Dr. Bill Morgan practices in the Chiropractic Department at the National Naval Medical Center (NNMC) in Bethesda, Maryland, where he works with injured service members returning from Iraq and Afghanistan, as well as other servicemen and women with conditions that chiropractic can help. He has served at Bethesda since 1998. As part of his official duties, he was selected to provide chiropractic care to our nation's leaders, including Congress and the Supreme Court, in government health clinics in Washington, DC.
Dr. Morgan grew up in California and enlisted in the Navy in 1975. He attended Hospital Corps School and Field Medical Service School before being stationed at the First Marine Brigade, Third Marine Division. He served as a special operations corpsman/combat swimmer, and was deployed to the Arctic, the Pacific, and in South East Asia.
From 1982-1990, Morgan served as the primary corpsman for a reserve platoon of Navy Frogmen from in Vallejo, CA. After being discharged from active duty, he completed a Bachelor of Science Degree from The University of New York (now Excelsior College) and earned his Doctor of Chiropractic degree from Palmer College of Chiropractic-West. In 1985, he served as a healthcare worker for three months in the jungles of Liberia in West Africa with the Christian relief agency, Partners International.
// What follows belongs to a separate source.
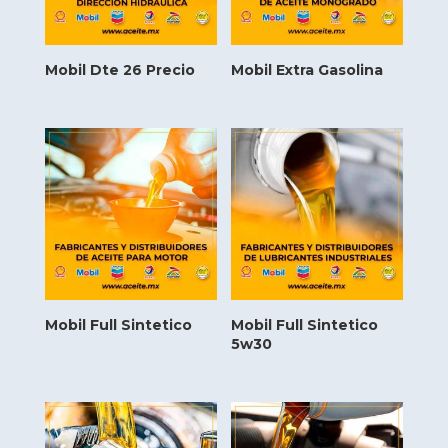
Mobil Dte 26 Precio
Mobil Extra Gasolina
Mobil Full Sintetico
Mobil Full Sintetico
5w30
Dr. Morgan began practicing as a chiropractor in 1986. He was credentialed in two civilian hospitals in central California. For the five years preceding his 1998 appointment to NNMC, Bethesda, he spent two mornings each week in a rural medical clinic working with medical doctors, physician's assistants, and nurse practitioners. This rural health clinic provided care for poor and underprivileged people as well as residents of a local Indian reservation.
Dr. Morgan was the American Chiropractic Association's Chiropractor of the Year in 2003.
He has remained athletically active throughout his life, competing in triathlons, weight lifting and karate tournaments, marathons, and open water swim races. He has swum from Alcatraz Island to San Francisco five times, and has also swum the seven miles from the Golden Gate Bridge to the Oakland Bay Bridge. He has completed a technical climb of half-dome in Yosemite. He is a third-degree black belt in Kenpo Karate/Aki-Jujitsu and teaches martial arts at Chieftain Martial Arts Academy in Derwood, Maryland.
Dr. Morgan is married to fellow chiropractor, Dr. Clare Morgan, and they have four children.
Tell us about your experience in the military prior to practicing as a chiropractor in a military setting?
I joined the Navy at age 17 and became a hospital corpsman. During my time in the Navy I served as a corpsman for Marine Recon, where I was trained in special warfare techniques including combat diving, anti-terrorist tactics, parachuting, mountaineering, arctic survival, and underwater swimmer insertions from submarines. While I deployed overseas, our unit rescued a ship full of Vietnamese refugees who had been attacked by modern-day pirates and left sinking. I was able to provide humanitarian medical care to those who had been injured.
After my discharge from active duty, I served in a reserve Harbor Clearance Unit as a diver. I was briefly recalled to help salvage and raise the floating museum USS Potomac when it sank in San Francisco Bay. The USS Potomac was President Roosevelt's presidential yacht during WWII. Soon I transferred to Naval Special Warfare Unit 1 to serve as the corpsman (medic) for a platoon of frogmen. I was in this reserve unit for eight years. We primarily trained for commando-type missions: parachuting into the ocean, swimming with special SCUBA equipment that left no bubbles, performing our operation and then traveling back to sea to rendezvous with a submarine.